Stored records:
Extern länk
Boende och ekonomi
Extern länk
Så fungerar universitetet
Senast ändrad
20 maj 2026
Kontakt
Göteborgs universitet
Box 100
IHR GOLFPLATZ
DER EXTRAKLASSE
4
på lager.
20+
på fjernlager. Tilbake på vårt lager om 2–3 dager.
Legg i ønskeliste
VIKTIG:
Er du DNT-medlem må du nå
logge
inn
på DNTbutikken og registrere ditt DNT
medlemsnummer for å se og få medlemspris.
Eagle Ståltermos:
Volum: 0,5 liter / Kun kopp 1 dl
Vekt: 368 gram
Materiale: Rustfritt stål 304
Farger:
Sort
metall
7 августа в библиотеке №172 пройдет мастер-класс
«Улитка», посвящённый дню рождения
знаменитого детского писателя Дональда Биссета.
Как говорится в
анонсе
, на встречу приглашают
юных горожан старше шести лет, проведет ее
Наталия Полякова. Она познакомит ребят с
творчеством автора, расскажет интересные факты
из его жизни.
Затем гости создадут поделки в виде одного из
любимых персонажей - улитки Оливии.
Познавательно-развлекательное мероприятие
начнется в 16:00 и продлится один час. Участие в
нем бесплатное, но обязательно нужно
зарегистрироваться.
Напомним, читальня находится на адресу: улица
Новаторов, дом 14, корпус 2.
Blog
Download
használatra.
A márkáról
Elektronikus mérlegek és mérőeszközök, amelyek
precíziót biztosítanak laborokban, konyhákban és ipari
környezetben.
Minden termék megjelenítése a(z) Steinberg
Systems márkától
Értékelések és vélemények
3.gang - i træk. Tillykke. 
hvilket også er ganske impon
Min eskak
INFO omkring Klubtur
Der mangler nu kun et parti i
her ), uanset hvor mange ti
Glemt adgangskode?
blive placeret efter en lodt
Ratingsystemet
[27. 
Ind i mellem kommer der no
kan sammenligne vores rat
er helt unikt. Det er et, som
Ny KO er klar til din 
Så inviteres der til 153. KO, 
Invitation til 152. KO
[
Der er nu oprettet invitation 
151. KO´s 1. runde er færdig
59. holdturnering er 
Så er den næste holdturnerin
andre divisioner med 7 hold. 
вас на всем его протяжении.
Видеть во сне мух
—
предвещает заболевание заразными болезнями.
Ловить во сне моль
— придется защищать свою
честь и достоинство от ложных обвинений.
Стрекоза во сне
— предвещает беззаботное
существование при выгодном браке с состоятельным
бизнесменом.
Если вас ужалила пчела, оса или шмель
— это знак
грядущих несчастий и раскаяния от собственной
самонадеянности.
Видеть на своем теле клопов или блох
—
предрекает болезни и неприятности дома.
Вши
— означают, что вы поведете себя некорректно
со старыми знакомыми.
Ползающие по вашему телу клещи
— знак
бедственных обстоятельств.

Exercise directions:
Could you return all lines from the data above that contain the string "предвещает"?

Your solution:
предвещает заболевание заразными болезнями.
— предвещает беззаботное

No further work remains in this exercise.